If you’ve tried these Ricotta Cookies then don’t forget to leave a rating and let me know how you got on in the comments below, I love hearing from you!
Ricotta Cookies
Video
Ingredients
For the Cookies
- 3/4 cup butter room temperature (170g)
- 1 3/4 cups granulated sugar (350g)
- 2 eggs
- 15 ounces ricotta cheese (425g)
- 1 tbsp vanilla extract (15ml)
- ¾ teaspoon kosher salt
- 2 teaspoons baking powder
- ½ teaspoon baking soda
- 3 cups flour (360g)
- 2 tsp lemon zest
For the Glaze
- ¼ cup milk or lemon juice (60ml)
- 1 ½ cups powdered sugar (180g)
- 1 tsp vanilla extract or almond (5ml)
- sprinkles optional
Instructions
- Combine the flour, baking powder, baking soda and salt in a bowl then whisk together and set aside.
- In a stand mixer fitted with a whisk attachment or a large bowl if using a hand mixer, cream the butter then add the sugar and lemon zest then mix on high for about three minutes until light and fluffy.
- Mix in the eggs one at a time then add the vanilla. Add the ricotta in and mix until fully combined. You should scrape the bowl down and mix once more.
- Pour in the flour mixture and mix on low until just combined. You can finish the dough off with your spatula making sure there are no errant pockets of flour or butter hanging around. Cover and chill for at least two hours.
- Preheat oven to 350 towards the end of your chill time and line your baking sheets with parchment paper or silicone mats.
- Portion out tablespoon-sized scoops of dough onto your lined baking sheets leaving a little over two inches between each cookie. You can refrigerate or freeze extra cookie dough if desired.
- Bake at 350F for 11 minutes or until the bottoms are lightly golden. Allow to cool on baking sheet before transferring to a wire rack.

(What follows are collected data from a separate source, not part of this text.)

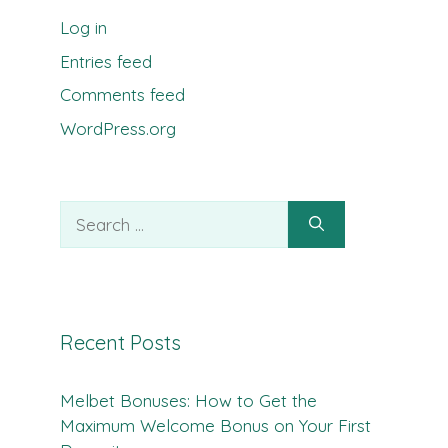
Log in
Entries feed
Comments feed
WordPress.org
Search
for:
Recent Posts
Melbet Bonuses: How to Get the
Maximum Welcome Bonus on Your First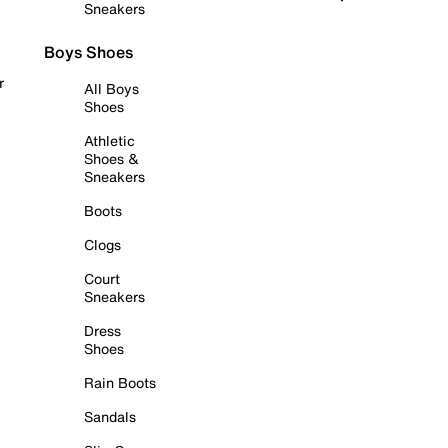
Sneakers
Boys Shoes
r
All Boys
Shoes
Athletic
Shoes &
Sneakers
Boots
Clogs
Court
Sneakers
Dress
Shoes
Rain Boots
Sandals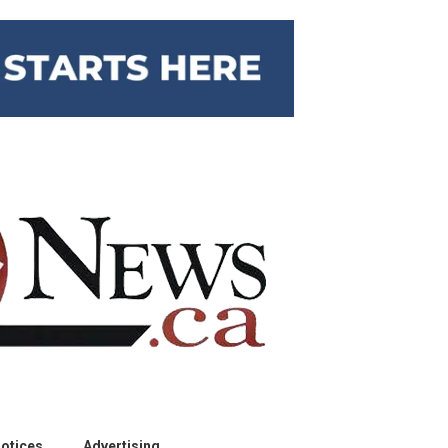
otices
Advertising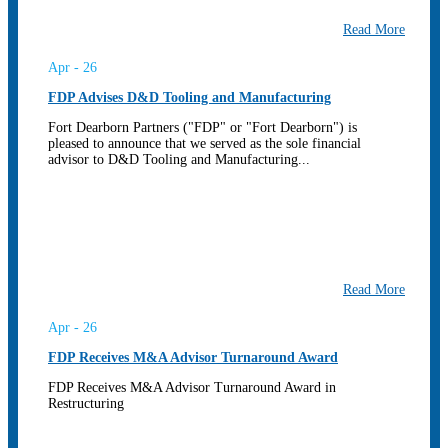
Read More
Apr - 26
FDP Advises D&D Tooling and Manufacturing
Fort Dearborn Partners ("FDP" or "Fort Dearborn") is
pleased to announce that we served as the sole financial
advisor to D&D Tooling and Manufacturing...
Read More
Apr - 26
FDP Receives M&A Advisor Turnaround Award
FDP Receives M&A Advisor Turnaround Award in
Restructuring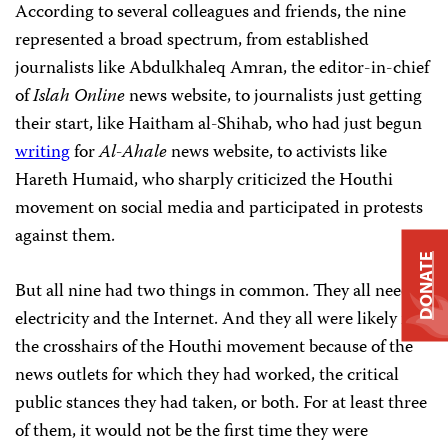
According to several colleagues and friends, the nine
represented a broad spectrum, from established
journalists like Abdulkhaleq Amran, the editor-in-chief
of
Islah Online
news website, to journalists just getting
their start, like Haitham al-Shihab, who had just begun
writing
for
Al-Ahale
news website, to activists like
Hareth Humaid, who sharply criticized the Houthi
movement on social media and participated in protests
against them.
DONATE
But all nine had two things in common. They all needed
electricity and the Internet. And they all were likely in
the crosshairs of the Houthi movement because of the
news outlets for which they had worked, the critical
public stances they had taken, or both. For at least three
of them, it would not be the first time they were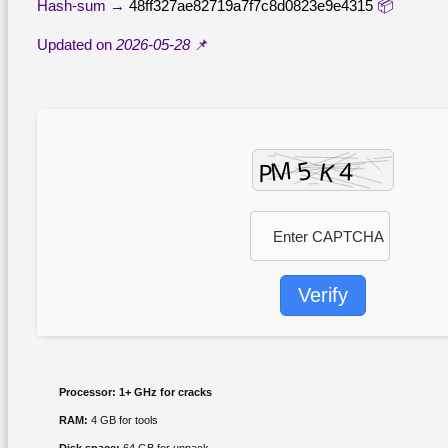
48ff327ae82719a7f7c8d0823e9e4315
📦 Hash-sum →
2026-05-28
📌 Updated on
Verify
Processor:
1+ GHz for cracks
RAM:
4 GB for tools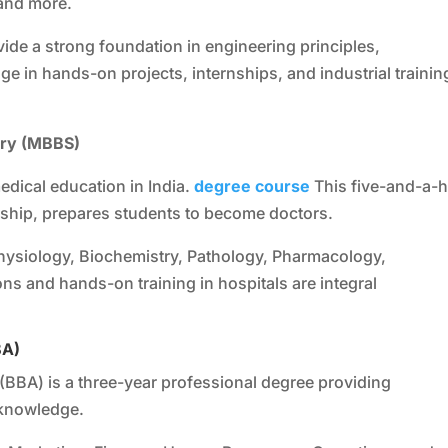
 and more.
ide a strong foundation in engineering principles,
 in hands-on projects, internships, and industrial trainin
ery (MBBS)
dical education in India.
degree course
This five-and-a-h
nship, prepares students to become doctors.
ysiology, Biochemistry, Pathology, Pharmacology,
ons and hands-on training in hospitals are integral
BA)
(BBA) is a three-year professional degree providing
knowledge.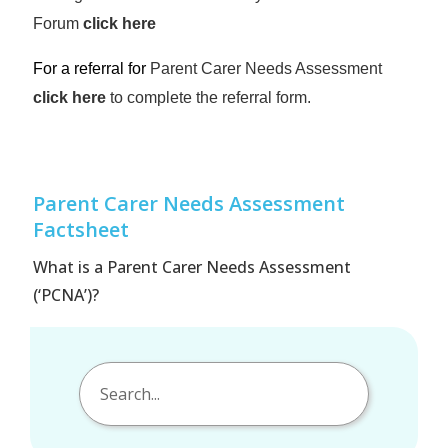
Forum
click here
For a referral for
Parent Carer Needs Assessment
click here
to complete the referral form.
Parent Carer Needs Assessment
Factsheet
What is a Parent Carer Needs Assessment
(‘PCNA’)?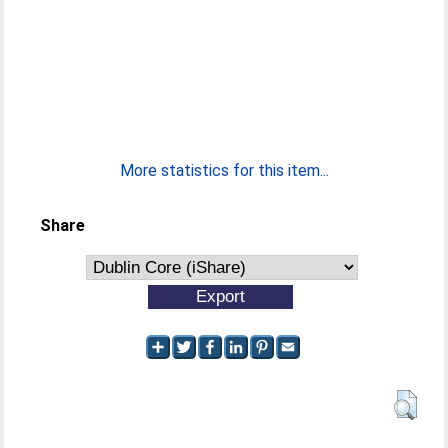
More statistics for this item...
Share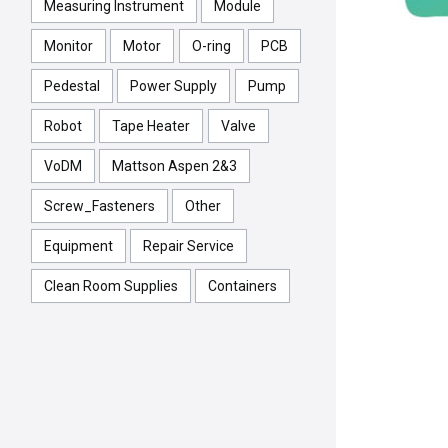
Measuring Instrument
Module
Monitor
Motor
O-ring
PCB
Pedestal
Power Supply
Pump
Robot
Tape Heater
Valve
VoDM
Mattson Aspen 2&3
Screw_Fasteners
Other
Equipment
Repair Service
Clean Room Supplies
Containers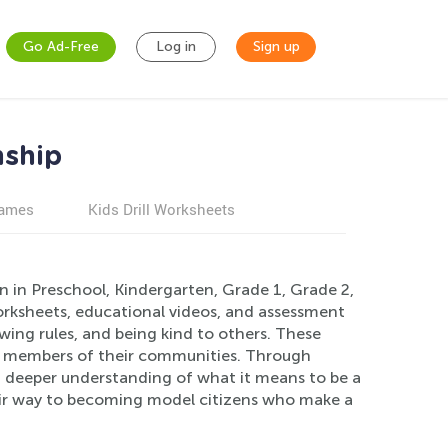
Go Ad-Free
Log in
Sign up
nship
games
Kids Drill Worksheets
n in Preschool, Kindergarten, Grade 1, Grade 2,
orksheets, educational videos, and assessment
wing rules, and being kind to others. These
ing members of their communities. Through
 a deeper understanding of what it means to be a
heir way to becoming model citizens who make a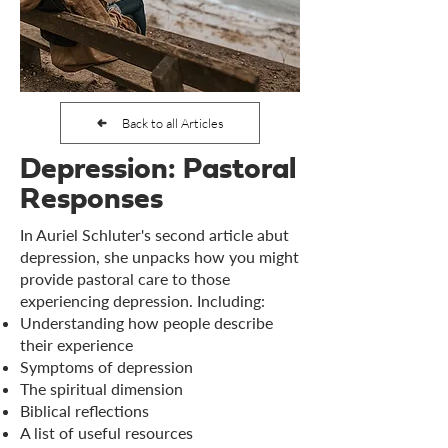
Back to all Articles
Depression: Pastoral
Responses
In Auriel Schluter's second article abut
depression, she unpacks how you might
provide pastoral care to those
experiencing depression. Including:
Understanding how people describe
their experience
Symptoms of depression
The spiritual dimension
Biblical reflections
A list of useful resources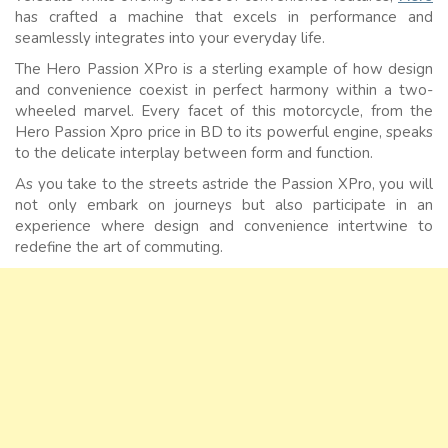
has crafted a machine that excels in performance and
seamlessly integrates into your everyday life.
The Hero Passion XPro is a sterling example of how design
and convenience coexist in perfect harmony within a two-
wheeled marvel. Every facet of this motorcycle, from the
Hero Passion Xpro price in BD to its powerful engine, speaks
to the delicate interplay between form and function.
As you take to the streets astride the Passion XPro, you will
not only embark on journeys but also participate in an
experience where design and convenience intertwine to
redefine the art of commuting.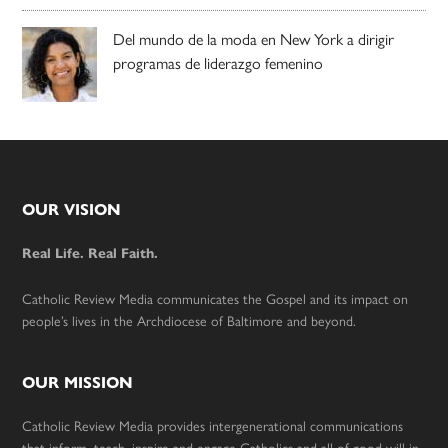
Del mundo de la moda en New York a dirigir
programas de liderazgo femenino
Footer
OUR VISION
Real Life. Real Faith.
Catholic Review Media communicates the Gospel and its impact on
people’s lives in the Archdiocese of Baltimore and beyond.
OUR MISSION
Catholic Review Media provides intergenerational communications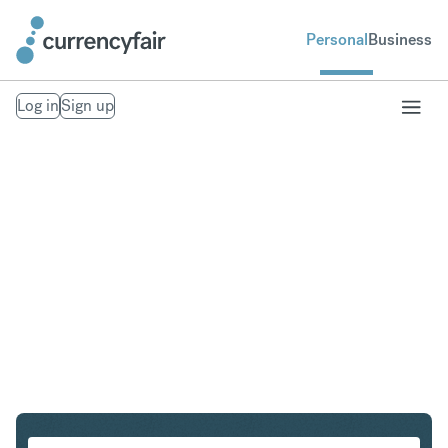
Personal
Business
Log in
Sign up
ZAR to INR
Convert South African Rand to Indian Rupee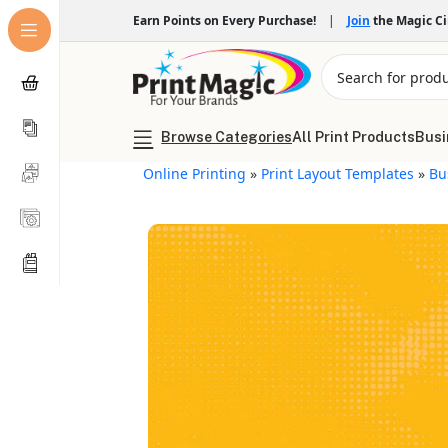
Earn Points on Every Purchase!
|
Join
the Magic C
Browse Categories
All Print Products
Busi
Online Printing
»
Print Layout Templates
»
Bu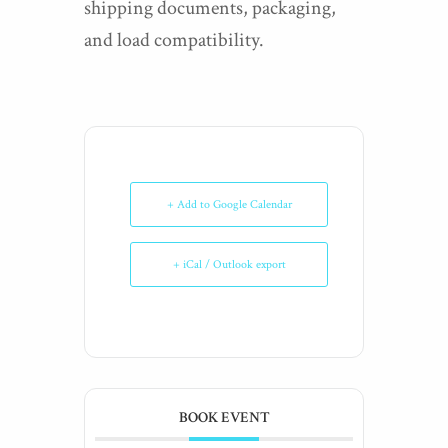
shipping documents, packaging,
and load compatibility.
+ Add to Google Calendar
+ iCal / Outlook export
BOOK EVENT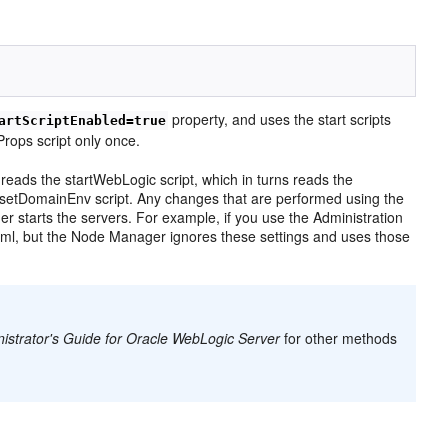
property, and uses the start scripts
artScriptEnabled=true
rops script only once.
reads the startWebLogic script, which in turns reads the
 setDomainEnv script. Any changes that are performed using the
starts the servers. For example, if you use the Administration
.xml, but the Node Manager ignores these settings and uses those
strator's Guide for Oracle WebLogic Server
for other methods
s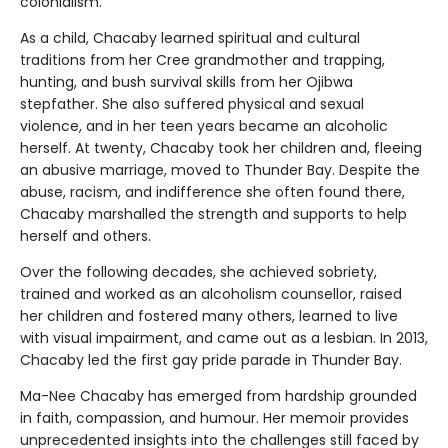
colonialism.
As a child, Chacaby learned spiritual and cultural
traditions from her Cree grandmother and trapping,
hunting, and bush survival skills from her Ojibwa
stepfather. She also suffered physical and sexual
violence, and in her teen years became an alcoholic
herself. At twenty, Chacaby took her children and, fleeing
an abusive marriage, moved to Thunder Bay. Despite the
abuse, racism, and indifference she often found there,
Chacaby marshalled the strength and supports to help
herself and others.
Over the following decades, she achieved sobriety,
trained and worked as an alcoholism counsellor, raised
her children and fostered many others, learned to live
with visual impairment, and came out as a lesbian. In 2013,
Chacaby led the first gay pride parade in Thunder Bay.
Ma-Nee Chacaby has emerged from hardship grounded
in faith, compassion, and humour. Her memoir provides
unprecedented insights into the challenges still faced by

- While the cookies bake, whisk together the powdered sugar, milk and vanilla in a medium bowl to create a thin glaze for the cookies.
- Dip each of the cooled cookies into the glaze then return to the wire rack and decorate with sprinkles.
Notes
- Make sure to chill the dough for at least 2 hours before baking or your cookies will flatten.
- Make sure to space the cookies out about 2 inches apart so they don't stick to each other when baking.
- Instead of vanilla, you could add 1 tsp of almond extract. Almond is another popular flavor option for these cookies.
- Fluff your flour with a spoon and then spoon it into your cups then level it off with a knife. This is the best way to measure flour without overpacking the cup. If you have a kitchen scale to weigh the flour use that for more accurate results.
- Make sure your butter and eggs are at room temperature so everything mixes together evenly.
- When glazing the cookies dip the top side in then place on a cooling rack and let the excess drip off. Place a sheet of baking parchment underneath for easy clean-up.
- The glaze can take up to 1 hour to set.
- Choose whatever colored sprinkles you like to decorate them. I even have a recipe for making homemade sprinkles.
- Raw dough can be stored in the fridge for up to 2 days or frozen for 3 months.